100 years ago, Edward Carson, James Craig and company came up with a Covenant.  That Covenant was of its day. It had a specific purpose, and was for a defined target audience, the pro-Union people of this island. It was exclusive, if you will. It excluded the pro-United Ireland citizens of our country.
It is time for a new Covenant. But this time, an inclusive one, one for everybody, Unionist, Nationalist, Republican, Whatever.  
As Leader of the Ulster Unionist Party, I want to agree a new Covenant with the people of Northern Ireland.
A Covenant that recognises that we can do better for all our people by shaping a fairer education system, a stronger economy, better housing and a health service not only free at the point of delivery but with delivery points that are accessible and appropriate to the needs of our people.
These are changes that will improve our quality of life, increase our standard of living, and give us hope and confidence to do even better.
At Conference last year, I also said I wanted my Leadership to be about tackling child poverty and multiple deprivation.
This Covenant between us and the people, can do all that. If we're all feeling better, doing better, and aspiring to better, the future will replace the past as the place to be.

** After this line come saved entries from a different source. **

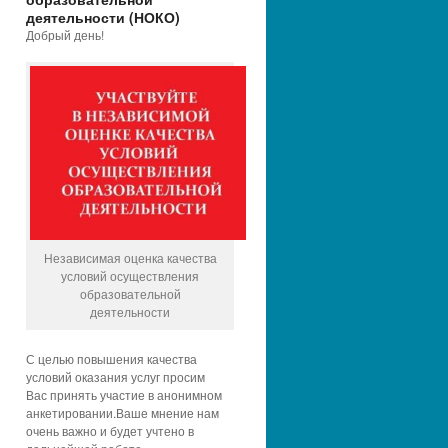
деятельности (НОКО)
Добрый день!
Независимая оценка качества
условий осуществления
образовательной
деятельности
С целью повышения качества
условий оказания услуг просим
Вас принять участие в анонимном
анкетировании.Ваше мнение нам
очень важно и будет учтено в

I say this to the pro-Union community: It is time to get on the front foot. Be confident. But be generous too.
I am not the sort of Unionist who feels threatened by an Irish Tricolour. I subscribe to the paraphrase of what the great Ulster poet, John Hewitt, once said about being an Ulsterman, an Irishman, British and European.
Ulsterman, Irishman, British and European. It’s a much more complicated, but honest world view than the old orange or green, protestant or catholic. It is where I am.
I am British - but I do not want to miss out on the Irishness within me - the sort of Irishness which means I think very unchristian thoughts about the England rugby team when they are in Dublin!
I am British - and proud to share that identity with the Asians and Africans and ethnic minorities of the United Kingdom.
And I am European - especially during golf's Ryder Cup!

In conclusion, Conference, what I offer is this: an International Trauma Centre that will be a fitting legacy project offering practical help to those worst impacted by the Troubles - something that will help many get back to work and regain the sense of purpose they lost the day the Troubles came to their door.
I offer the vision of a single education system, starting the day we take the Ministry.
And I offer a new Covenant, for all our people, dedicated to doing better and doing what's right for the economy, education, health and housing, to give all our people a better quality of life and higher standards of living.
This is not a Covenant we expect you to queue up to sign at Belfast City Hall. If you want to support it, all you have to do is Vote Ulster Unionist next year.
Conference, Northern Ireland lost one of its global figures this year in Seamus Heaney. With his indulgence, I leave the last word to another great poet from these shores, John Hewitt. He said:
Patriotism has to do with keeping
The country in good heart / the community
Governed with justice and mercy.

Be in good heart, Conference - and next time you go to the Polls, encourage your friends and neighbours to demand Justice, demand Mercy, demand Responsible Government - and remember, these values can only be delivered by a Party that puts the Country first and does What's Right for Northern Ireland."